Office Workers Know Sitting at Work Is Killing Them, Says New Study

ergonomics

A recent study[1] reveals that approximately three-quarters of office workers believe there is a negative connection between sitting down at work all day and their health — and that bosses are key to solving the problem.

Office workers blame weight gain and pain on sitting

In a survey of 140 office workers, 100 people believed there is a negative relationship between sitting at work and their health. The group noted common health concerns— back issues, followed by neck aches, then the loss of muscle tone. The group also reported issues with weight gain and loss of motivation while on the job. The researcher, Teneale McGuckin, noted that science backs up the survey results and that past research shows sitting comes with even more serious health risks than most people realize. “Increased sitting time has been associated with an elevated risk of cardiovascular disease and reduced life expectancy. Links to weight gain, some cancers, type 2 diabetes, and breathing difficulties, have also been identified.” A pilot prospective study[2] also confirms that daily computer usage is correlated with undergraduate students’ musculoskeletal symptoms.

Ergonomic solutions need to be encouraged at the office

The survey also questioned people about ergonomic solutions. Office workers preferred a number of behavior-change strategies including alarms or alerts that prompt standing; self-freezing computer software used to induce someone to get up from their seat; acceptable standing room in meeting- and lunch-rooms; as well as standing desks. Regardless of strategy, though, the focus group noted that education on ergonomic benefits, as well as management buy-in, are key to successful outcomes. For instance, walking breaks must be seen as normal and even encouraged activity.

Steps you can take to find immediate relief from sitting

If sitting at work is cramping your style, follow these tips on 4 ways to hack your workspace. And even if you can’t get a standing desk, there are basic ways to add simple movement to a more sedentary day.

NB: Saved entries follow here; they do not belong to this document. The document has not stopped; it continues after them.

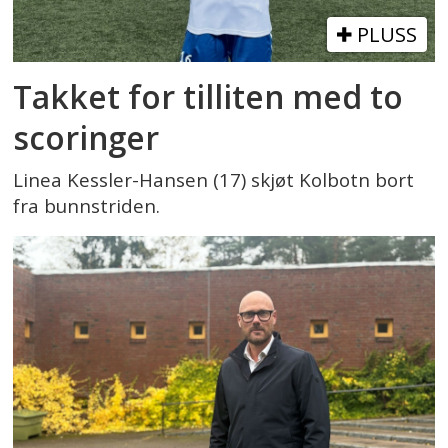
PLUSS
Takket for tilliten med to
scoringer
Linea Kessler-Hansen (17) skjøt Kolbotn bort
fra bunnstriden.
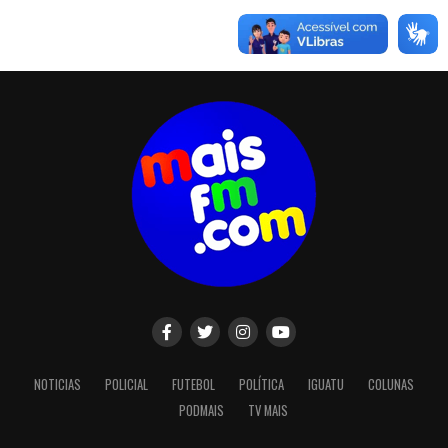
NOTICIAS
POLICIAL
FUTEBOL
POLÍTICA
IGUATU
COLUNAS
PODMAIS
TV MAIS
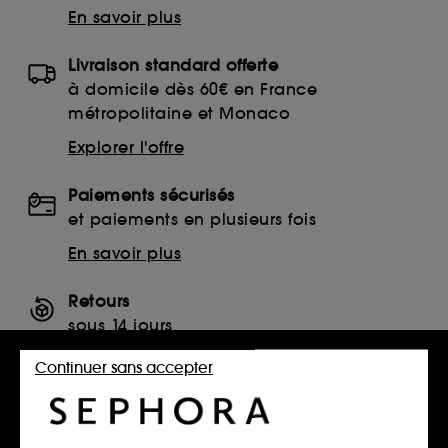
En savoir plus
Livraison standard offerte
à domicile dès 60€ en France
métropolitaine et Monaco
Explorer l'offre
Paiements sécurisés
et paiements en plusieurs fois
En savoir plus
Retours
sous 14 jours
Retourner mon article
Continuer sans accepter
SERVICES, CONTACT ET CONDITIONS DES OFFRES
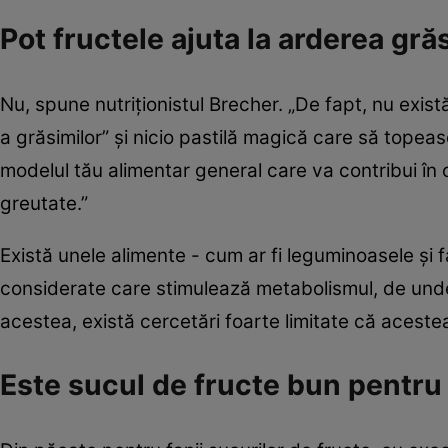
Pot fructele ajuta la arderea gră
Nu, spune nutriționistul Brecher. „De fapt, nu exist
a grăsimilor” și nicio pastilă magică care să topeas
modelul tău alimentar general care va contribui în 
greutate.”
Există unele alimente - cum ar fi leguminoasele și f
considerate care stimulează metabolismul, de unde 
acestea, există cercetări foarte limitate că acest
Este sucul de fructe bun pentru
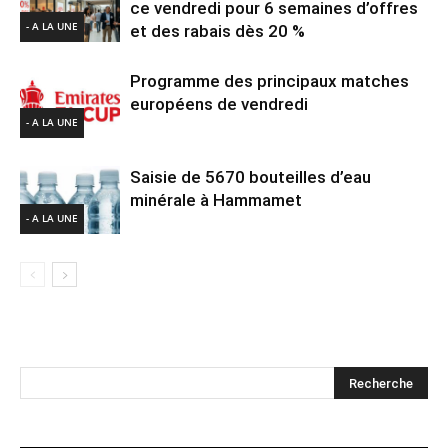
ce vendredi pour 6 semaines d’offres
- A LA UNE
et des rabais dès 20 %
Programme des principaux matches
européens de vendredi
- A LA UNE
Saisie de 5670 bouteilles d’eau
minérale à Hammamet
- A LA UNE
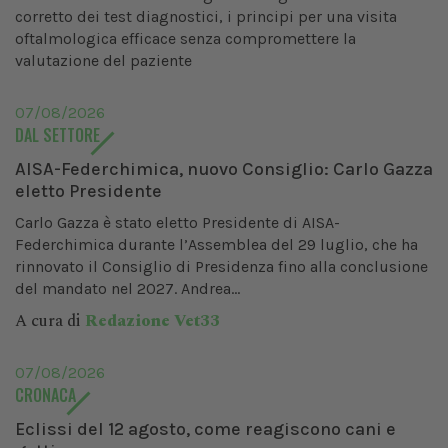
corretto dei test diagnostici, i principi per una visita
oftalmologica efficace senza compromettere la
valutazione del paziente
07/08/2026
DAL SETTORE
AISA-Federchimica, nuovo Consiglio: Carlo Gazza
eletto Presidente
Carlo Gazza è stato eletto Presidente di AISA-
Federchimica durante l’Assemblea del 29 luglio, che ha
rinnovato il Consiglio di Presidenza fino alla conclusione
del mandato nel 2027. Andrea...
A cura di
Redazione Vet33
07/08/2026
CRONACA
Eclissi del 12 agosto, come reagiscono cani e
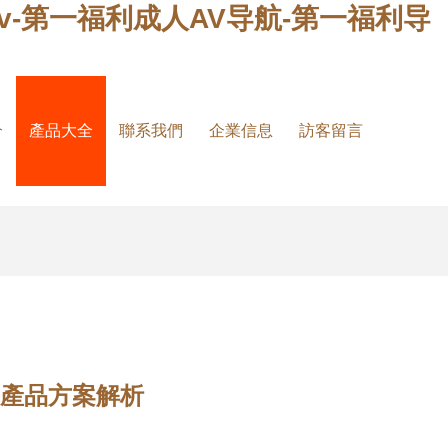
v-第一福利成人AV导航-第一福利导
介
產品大全
聯系我們
企業信息
訪客留言
機產品方案解析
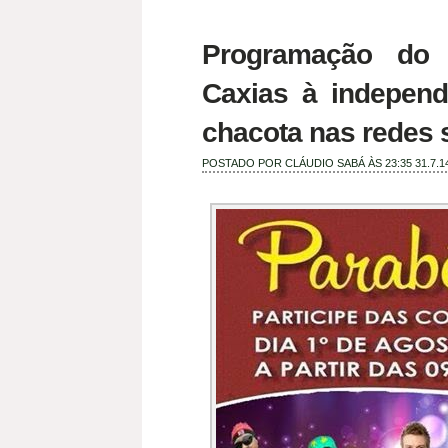
Programação do 
Caxias à independ
chacota nas redes 
POSTADO POR
CLÁUDIO SABÁ
ÀS 23:35
31.7.1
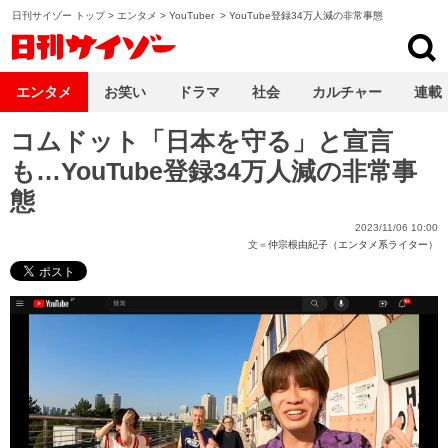
日刊サイゾー トップ
>
エンタメ
>
YouTuber
>
YouTube登録34万人減の非常事態
日刊サイゾー
エンタメ
お笑い
ドラマ
社会
カルチャー
連載
コムドット「日本を守る」と宣言
も…YouTube登録34万人減の非常事
態
2023/11/06 10:00
文＝
仲宗根由紀子（エンタメ系ライター）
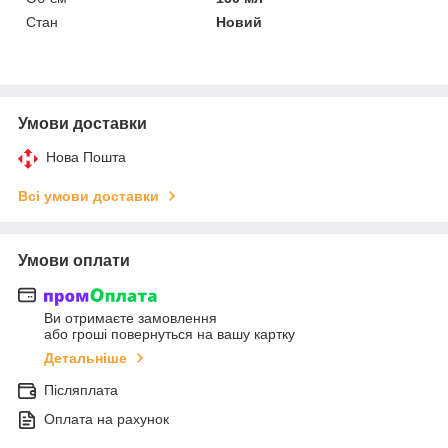
Стан
Новий
Умови доставки
Нова Пошта
Всі умови доставки
Умови оплати
Ви отримаєте замовлення
або гроші повернуться на вашу картку
Детальніше
Післяплата
Оплата на рахунок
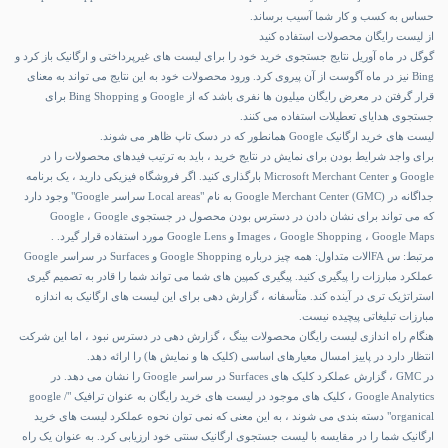
حساس به کسب و کار شما آسیب برساند.
از لیست رایگان محصولات استفاده کنید
گوگل در ماه آوریل نتایج جستجوی خرید خود را برای لیست های غیرپرداختی و ارگانیک باز کرد و
Bing نیز در ماه آگوست از آن پیروی کرد. ورود محصولات خود به این نتایج می تواند به معنای
قرار گرفتن در معرض رایگان میلیون ها نفری باشد که از Google و Bing Shopping برای
جستجوی هدایای تعطیلات استفاده می کنند.
لیست های خرید ارگانیک Google همانطور که در دسک تاپ ظاهر می شوند.
برای واجد شرایط بودن برای نمایش در نتایج خرید ، باید به ترتیب فیدهای محصولات را در
Google و Microsoft Merchant Center بارگذاری کنید. اگر فروشگاه فیزیکی دارید ، یک برنامه
جداگانه در Google Merchant Center (GMC) به نام "Local areas سراسر Google" وجود دارد
که می تواند برای نشان دادن در دسترس بودن محصول در جستجوی Google ، Google
Images ، Google Shopping ، Google Maps و Google Lens مورد استفاده قرار گیرد. .
مرتبط: س FAالات متداول: همه چیز درباره Google Shopping و Surfaces در سراسر Google
عملکرد مبارزات را پیگیری کنید. پیگیری کمپین های شما می تواند شما را قادر به تصمیم گیری
استراتژیک تری در آینده کند. متأسفانه ، گزارش دهی برای این لیست های ارگانیک به اندازه
مبارزات تبلیغاتی پیچیده نیست.
هنگام راه اندازی لیست رایگان محصولات بینگ ، گزارش دهی در دسترس نبود ، اما این شرکت
انتظار دارد در پاییز امسال معیارهای اساسی (کلیک ها و نمایش ها) را ارائه دهد.
در GMC ، گزارش عملکرد کلیک های Surfaces در سراسر Google را نشان می دهد. در
Google Analytics ، کلیک های موجود در لیست های خرید رایگان به عنوان ترافیک "google /
organical" دسته بندی می شوند ، به این معنی که نمی توان نحوه عملکرد لیست های خرید
ارگانیک شما را در مقایسه با لیست جستجوی ارگانیک سنتی خود ارزیابی کرد. به عنوان یک راه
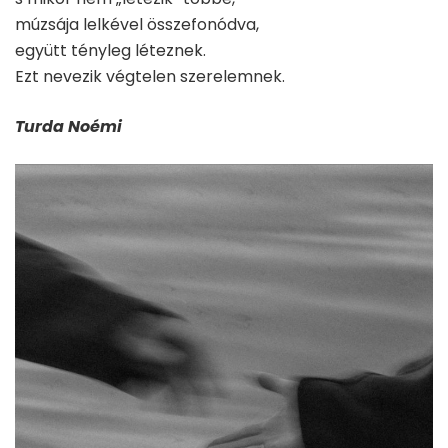
múzsája lelkével összefonódva,
együtt tényleg léteznek.
Ezt nevezik végtelen szerelemnek.
Turda Noémi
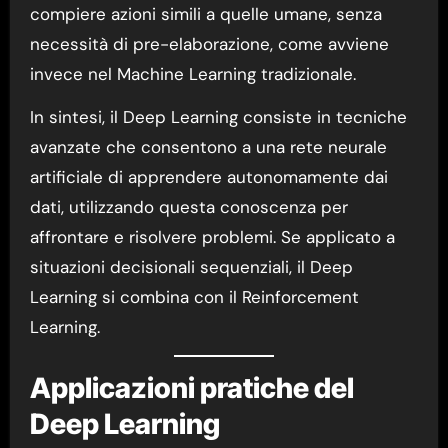
compiere azioni simili a quelle umane, senza
necessità di pre-elaborazione, come avviene
invece nel Machine Learning tradizionale.
In sintesi, il Deep Learning consiste in tecniche
avanzate che consentono a una rete neurale
artificiale di apprendere autonomamente dai
dati, utilizzando questa conoscenza per
affrontare e risolvere problemi. Se applicato a
situazioni decisionali sequenziali, il Deep
Learning si combina con il Reinforcement
Learning.
Applicazioni pratiche del
Deep Learning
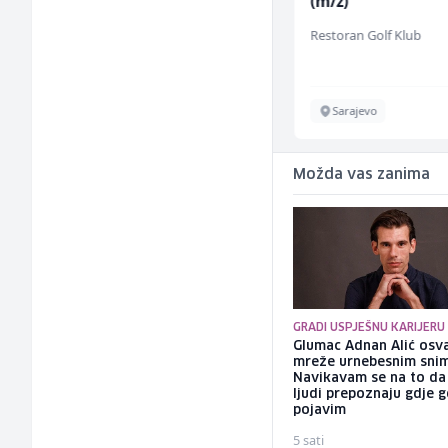
Sachbearbeiter
(m/ž)
(m/w/d) für einen
TELUS Digital
Restoran Golf Klub
bekannten deutschen
Energieversorger
Sarajevo
Sarajevo
Možda vas zanima
GRADI USPJEŠNU KARIJERU
Glumac Adnan Alić osv
mreže urnebesnim sni
Navikavam se na to d
ljudi prepoznaju gdje 
pojavim
5 sati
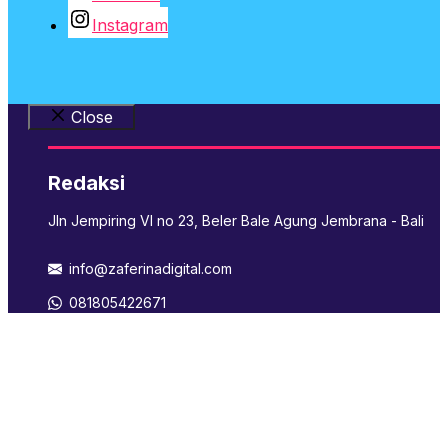
Instagram
Close
Redaksi
Jln Jempiring VI no 23, Beler Bale Agung Jembrana - Bali
info@zaferinadigital.com
081805422671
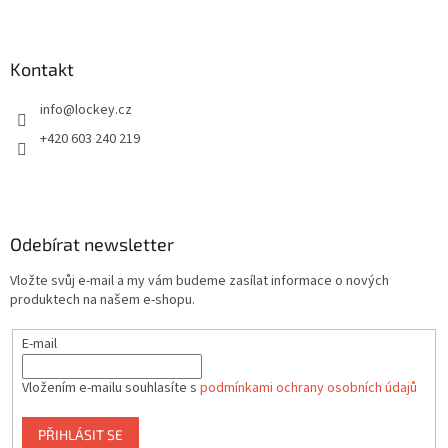
Kontakt
info
@
lockey.cz
+420 603 240 219
Odebírat newsletter
Vložte svůj e-mail a my vám budeme zasílat informace o nových
produktech na našem e-shopu.
E-mail
Vložením e-mailu souhlasíte s
podmínkami ochrany osobních údajů
PŘIHLÁSIT SE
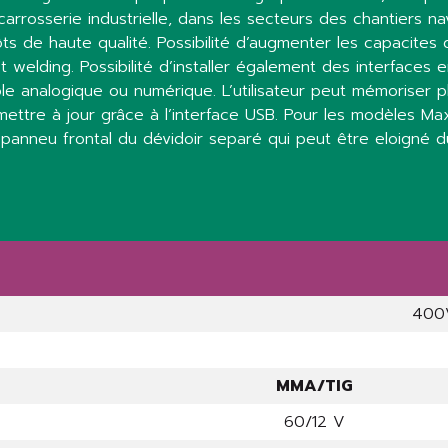
rrosserie industrielle, dans les secteurs des chantiers na
ôts de haute qualité. Possibilité d’augmenter les capacite
ot welding. Possibilité d’installer également des interfaces 
ôle analogique ou numérique. L’utilisateur peut mémoriser
 mettre à jour grâce à l’interface USB. Pour les modèles 
 panneu frontal du dévidoir separé qui peut être eloigné 
400
MMA/TIG
60/12 V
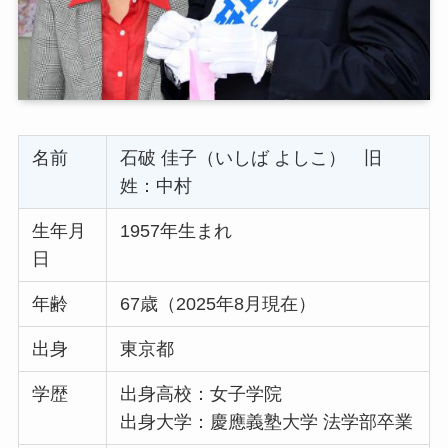
名前
石破 佳子（いしば よしこ） 旧
姓：中村
生年月
1957年生まれ
日
年齢
67歳（2025年8月現在）
出身
東京都
学歴
出身高校：女子学院
出身大学：慶應義塾大学 法学部卒業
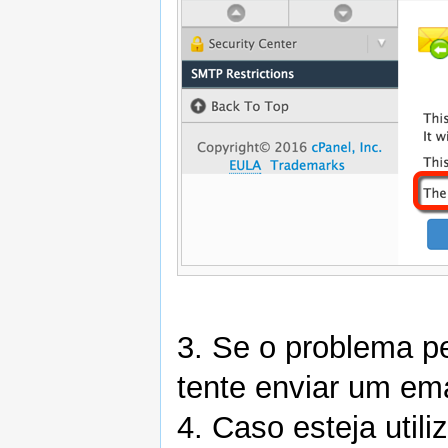
3. Se o problema pe
tente enviar um em
4. Caso esteja util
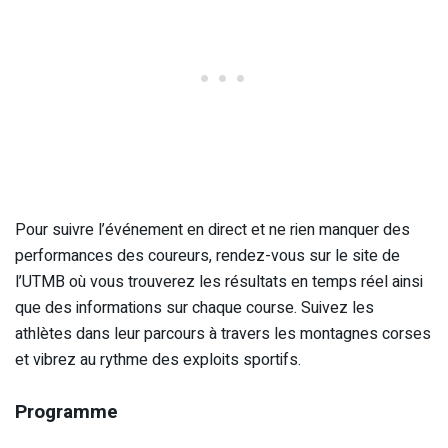
Pour suivre l’événement en direct et ne rien manquer des
performances des coureurs, rendez-vous sur le site de
l’UTMB où vous trouverez les résultats en temps réel ainsi
que des informations sur chaque course. Suivez les
athlètes dans leur parcours à travers les montagnes corses
et vibrez au rythme des exploits sportifs.
Programme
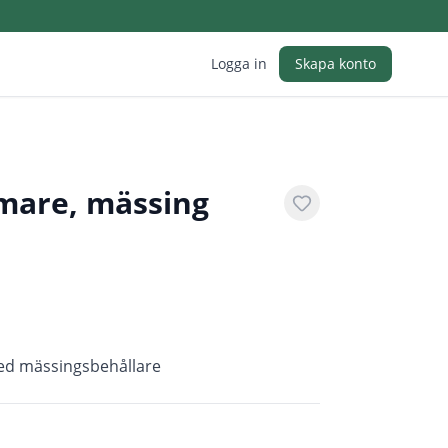
Logga in
Skapa konto
mare, mässing
ed mässingsbehållare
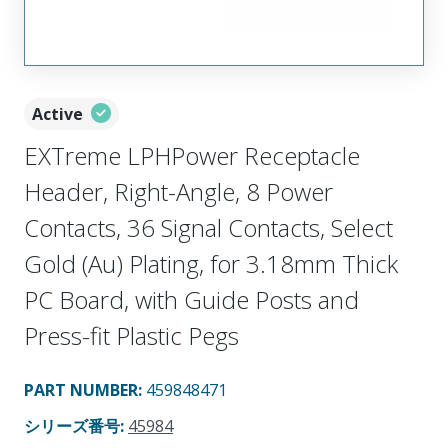
Active
EXTreme LPHPower Receptacle
Header, Right-Angle, 8 Power
Contacts, 36 Signal Contacts, Select
Gold (Au) Plating, for 3.18mm Thick
PC Board, with Guide Posts and
Press-fit Plastic Pegs
PART NUMBER
:
459848471
シリーズ番号
:
45984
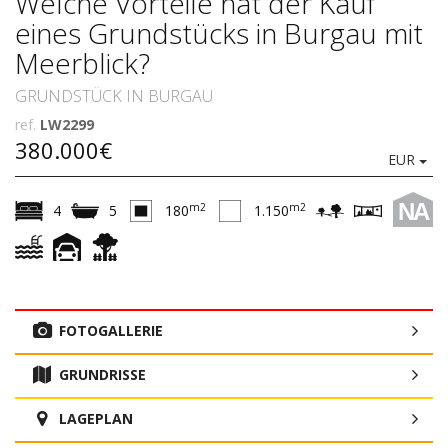
Welche Vorteile hat der Kauf
eines Grundstücks in Burgau mit
Meerblick?
GRUNDSTÜCK IN BURGAU
ref.
LW2299
380.000€
EUR
NA
m2
m2
4
5
180
1.150
FOTOGALLERIE
GRUNDRISSE
LAGEPLAN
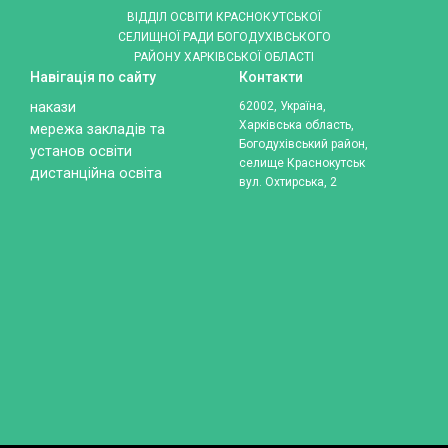
ВІДДІЛ ОСВІТИ КРАСНОКУТСЬКОЇ
СЕЛИЩНОЇ РАДИ БОГОДУХІВСЬКОГО
РАЙОНУ ХАРКІВСЬКОЇ ОБЛАСТІ
Навігація по сайту
Контакти
накази
62002, Україна,
Харківська область,
мережа закладів та
Богодухівський район,
установ освіти
селище Краснокутськ
дистанційна освіта
вул. Охтирська, 2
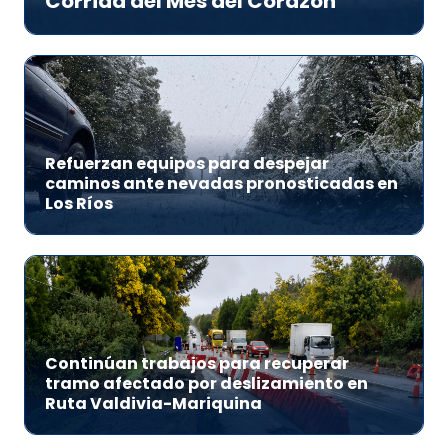
Corrida del Mes del Corazón
Refuerzan equipos para despejar
caminos ante nevadas pronosticadas en
Los Ríos
Continúan trabajos para recuperar
tramo afectado por deslizamiento en
Ruta Valdivia-Mariquina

  •       Set your phone timer as a reminder to take a break. Clear your head with a walk up and down a flight of stairs or around the block.
  •      Try these 4-minutes exercises for perfect posture and pain relief — based upon Egoscue techniques.
  •       Give yourself a two-minute hand massage. If it’s just a minimal ache, your hands will be prepared to go back to the keyboard after five minutes. And maybe that question you had before the massage will have resolved itself in the meantime.
  •       Talk to your superior or human resources at work. Some companies provide ergonomic workspace assessments for free. If not, use this study[3] as reference material for your conversation. Your manager may be more likely to help you find a solution once he or she realizes it’s good for you and the company.